“The states in India seem reluctant to empower urban local bodies both functionally as well as financially.” Comment.

The question “The states in India seem reluctant to empower urban local bodies both functionally as well as financially.” Comment. was asked in the Mains 2023 GS Paper 2. Let us look at the model answer to this question.

Answer: The 74th Constitutional Amendment Act of 1992 aimed to empower urban local bodies (ULBs) for democratic decentralization. However, ULBs still grapple with challenges in funds, functions, functionaries, and functionality. This has hindered their effective functioning and limited their empowerment in various states.

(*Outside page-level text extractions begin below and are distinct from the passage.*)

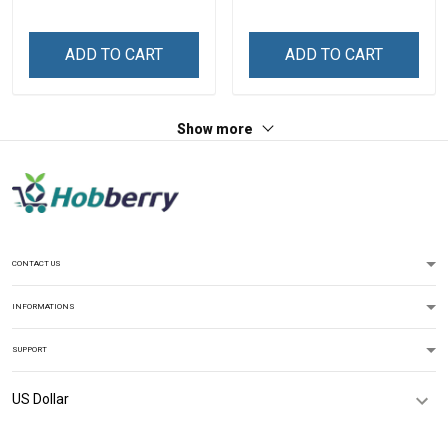
ADD TO CART
ADD TO CART
Show more
CONTACT US
INFORMATIONS
SUPPORT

Reluctance Of States To Empower Urban Local Bodies

  • Functional Reluctance:
    • Limited Devolution of Functions:
      • Many states have been slow in transferring functions listed in the Twelfth Schedule to ULBs, impeding their ability to effectively govern urban areas.
      • Parallel Bodies: The establishment of parallel bodies like Special purpose vehicle overseeing significant urban functions weakens the role and significance of ULBs.
    • Non-transparent Appointment Procedures: In some states, ward committees are not constituted transparently, leading to delays and potential compromises in the democratic process.
    • Mayoral Authority: In states where mayors are directly elected, their authority is often nominal due to Municipal commissioners wielding more decision-making power inadequate power devolution, limiting their effectiveness in local governance.
  • Financial Reluctance:
    • Dependency on State Grants: ULBs rely heavily on grants from state governments, which limits their financial autonomy and leaves them vulnerable to changing state priorities.
    • Inefficient Revenue Collection: Many ULBs face challenges in efficiently collecting property taxes and other local dues, resulting in strained financial resources.
    • Lack of Diversified Revenue Sources: A significant portion of revenue for ULBs, up to 60%, is derived solely from property taxes, indicating a lack of diversification in revenue streams like public-private partnerships, municipal bonds, or user charges.
    • Ineffective State Financial Commissions: As per RBI report, State governments often fail to establish State Financial Commissions (SFCs) as mandated every five years. Consequently, SFCs largely fall short in guaranteeing a systematic and rule-based allocation of funds to Local governments.

The states in India seem reluctant to empower urban local bodies both functionally as well as financially.” Comment.

To Tackle These Obstacles, Following Steps Can Be Implemented

  • Enhancing Financial Autonomy:
    • Devolve More Taxes: State governments should allocate a greater share of taxes to ULBs, reducing dependence on higher levels of government for funding.
    • Promoting Innovative Financing: Encourage ULBs to explore alternative financing mechanisms to diversify revenue sources. For Ex: Municipal Bonds
  • Strengthening Devolution of Powers: Periodic reviews should be conducted to ensure that the provisions of the 74th Amendment Act are effectively implemented, empowering ULBs to carry out their functions.
  • Capacity Building: States should invest in capacity-building programs for local bodies, as exemplified by successful initiatives in Karnataka and Mizoram. This would enhance the competence and efficiency of ULBs.
  • Streamlining Accounting Practices: ULBs should implement improved accounting practices, ensuring accurate budget preparation, maintenance, and timely presentation of accounts.

States like Karnataka, Mizoram focus on capacity building for local bodies. Some states like Gujarat, Maharashtra, and Andhra Pradesh have granted financial autonomy. The 74th Amendment's vision needs consistent empowerment efforts and political commitment for effective urban development.